Initially, many people thought any service delivered over the Web was, logically enough, a Web service. At the time, however, that idea was considered an anathema to those of us who saw Web services as specific to the use of things like SOAP and Web Services Definition Language (WSDL).
Web-technologies groups are now forcing the acknowledgment that Web services will indeed use mechanisms other than SOAP, WSDL, or even Universal Description, Discovery, and Integration (UDDI). Instead, standards such as Plain Old XML (POX) over HTTP and Representational State Transfer (REST) are asserting themselves as legitimate and very credible ways of delivering on the value proposition of Web services. As Web services assume more expansive definitions, we can represent them using a wide variety of formats and communications protocols. [italics mine]
You forgot ebXML…
Daryl has just done enterprise development shops and ISVs a big favour by reintroducing the notion of more flexibility into SOA thinking. Lets keep the architecture astronauts on the back foot and just think about data, people and processes, and how to link them using web modes.

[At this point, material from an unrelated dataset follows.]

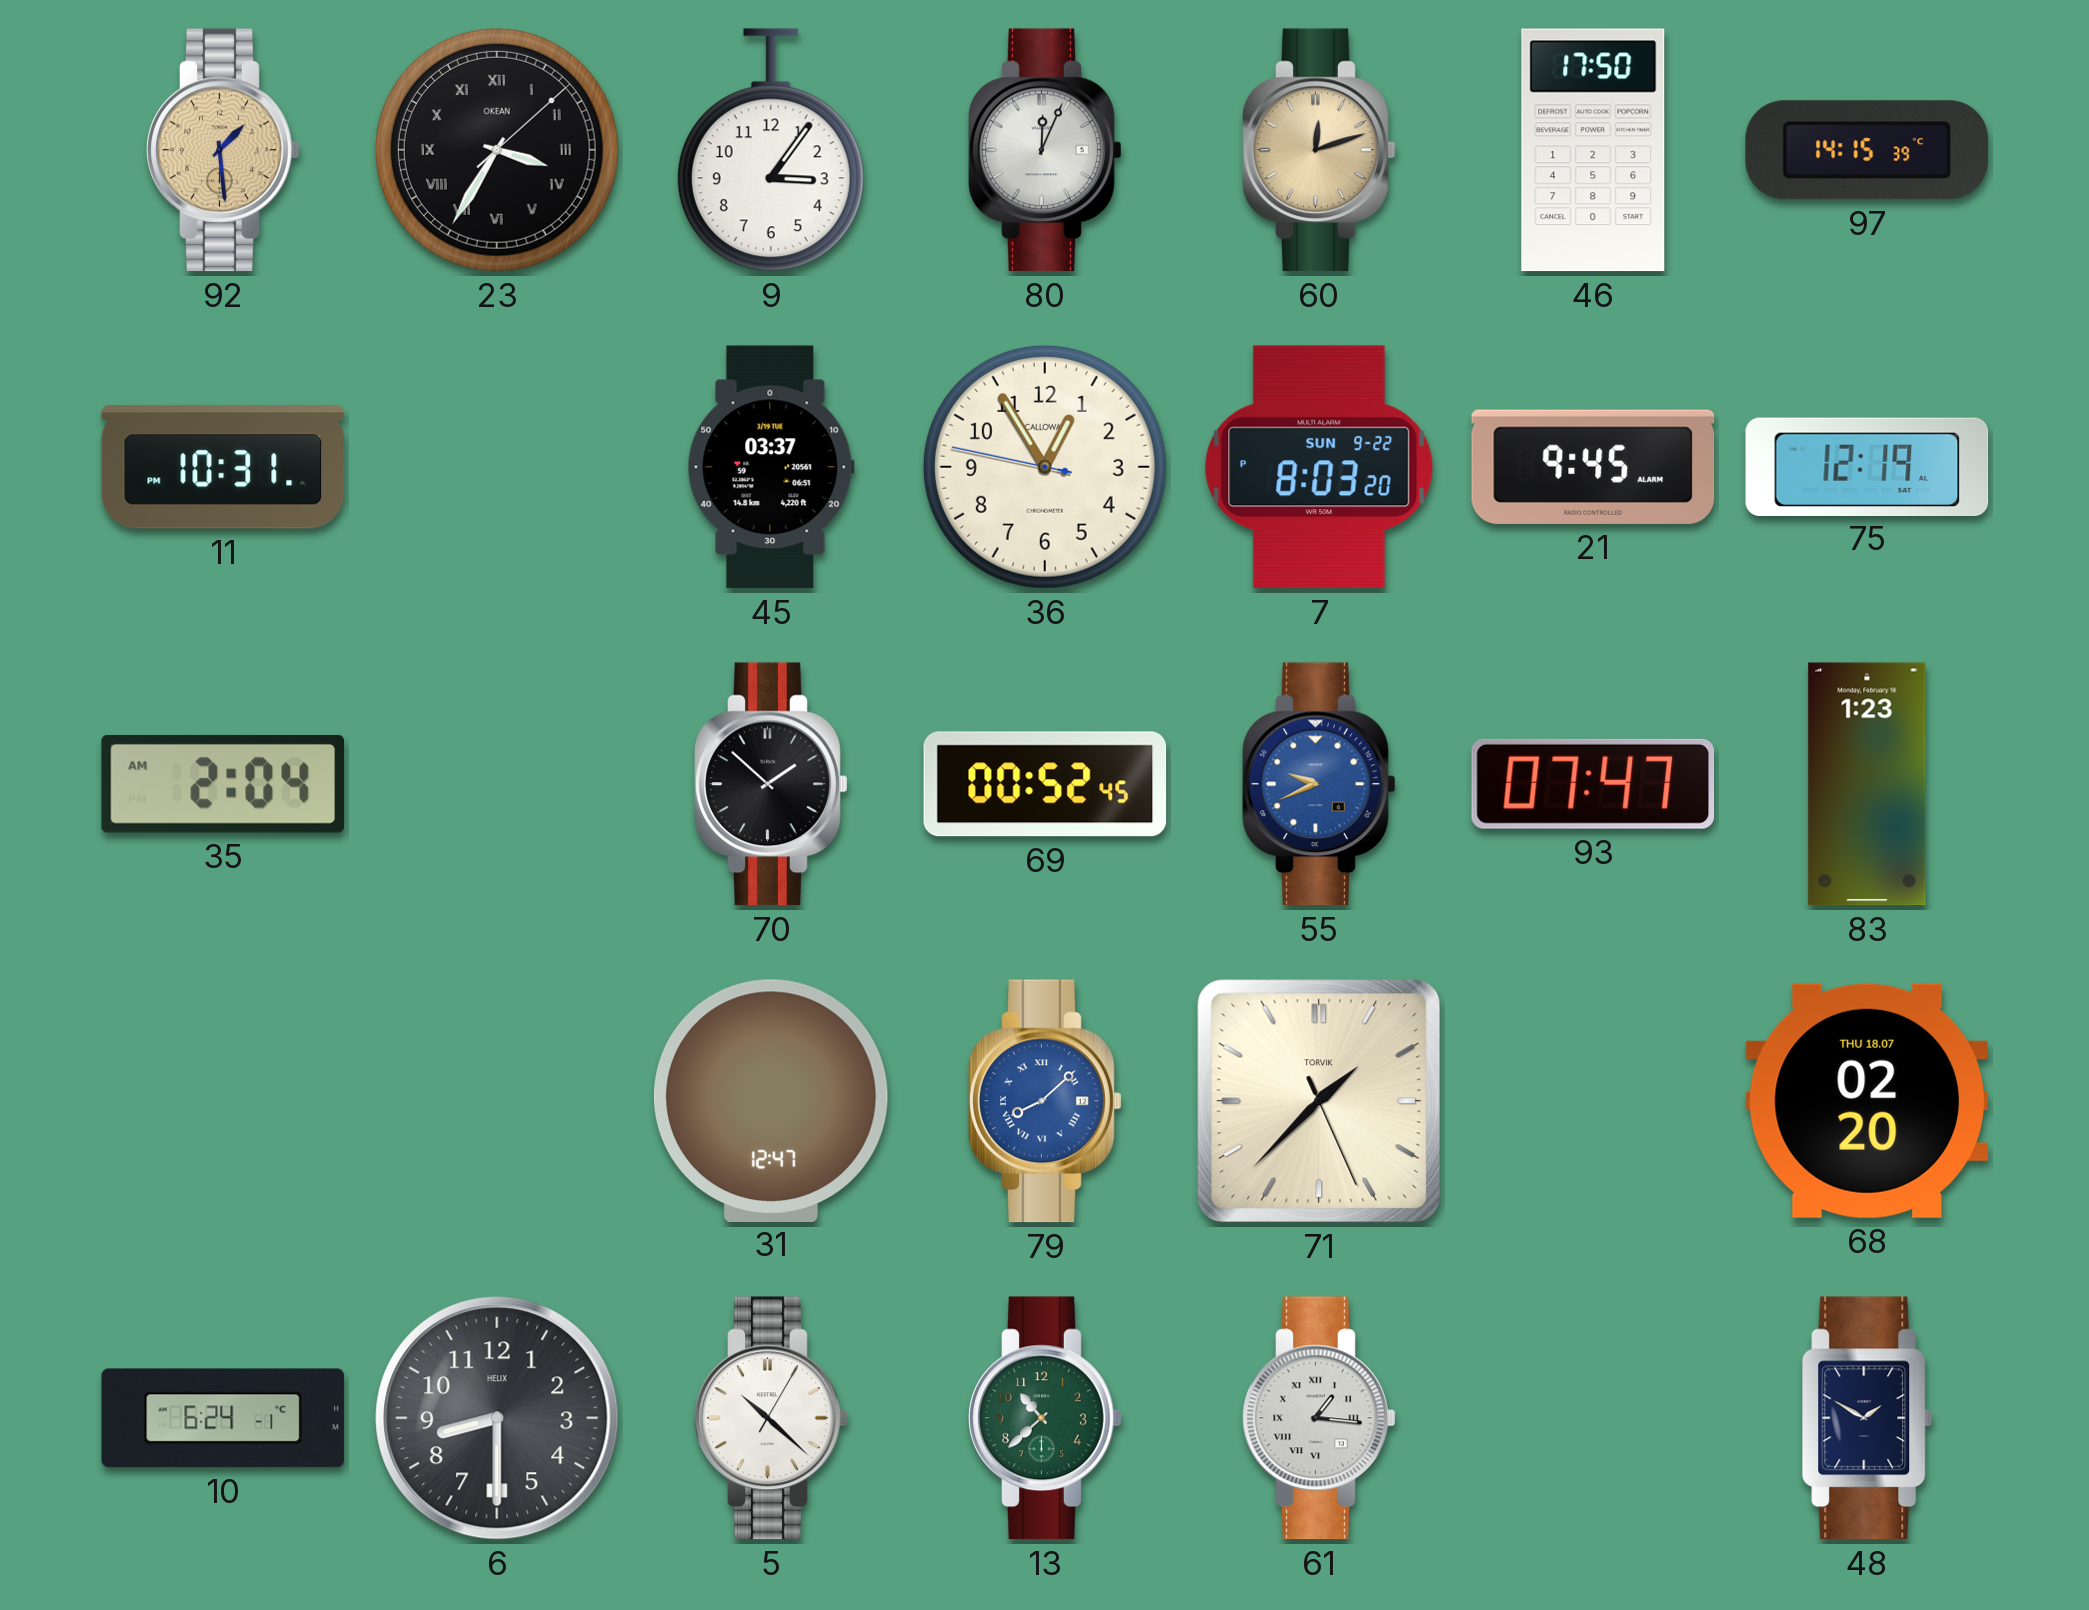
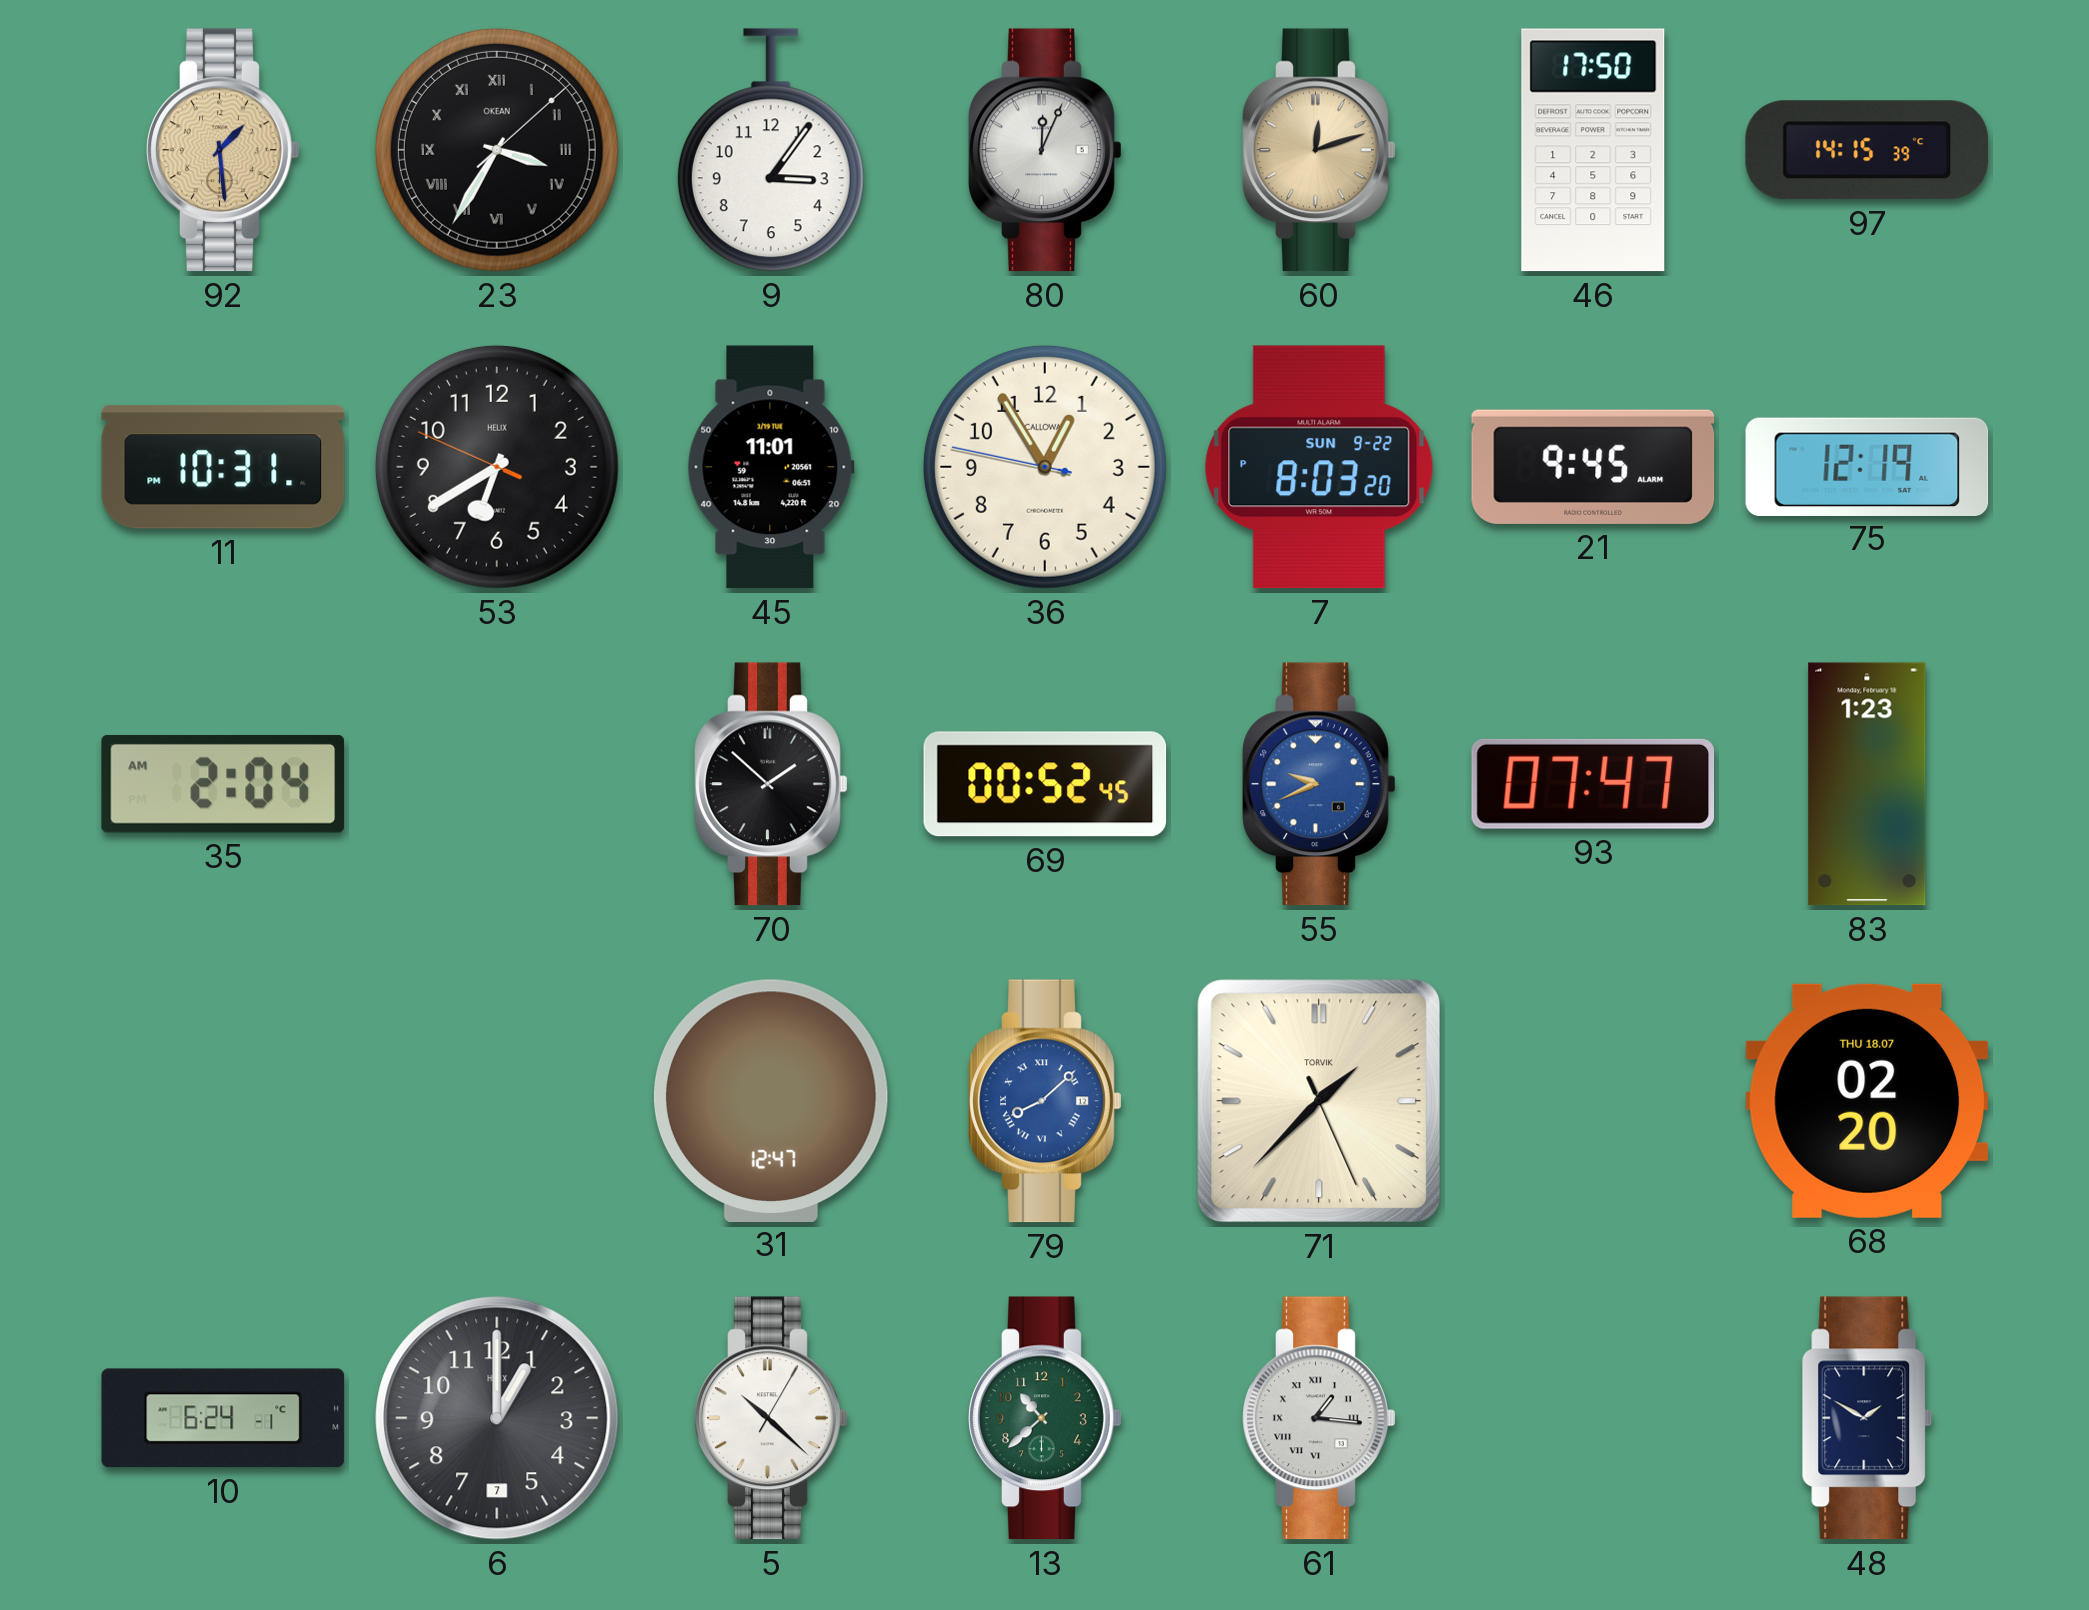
53: none -> 6:39
45: 03:37 -> 11:01
6: 8:30 -> 1:00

Next time an architect starts pushing for a WS-I everywhere solution you can push back with pragmatism. If you’re an enterprise and a vendor tries to tell the only way to build services is through WS-I, the classic “you must use UDDI” – then feel free to show them the door.
Standards are useful, but not when they prevent us from getting things done. Standards that act as barriers to participation lose their utility.
Its really good to see that Daryl is part of the reality-based community… what do you do when the facts change? you change your analysis… That’s just the way this business should work.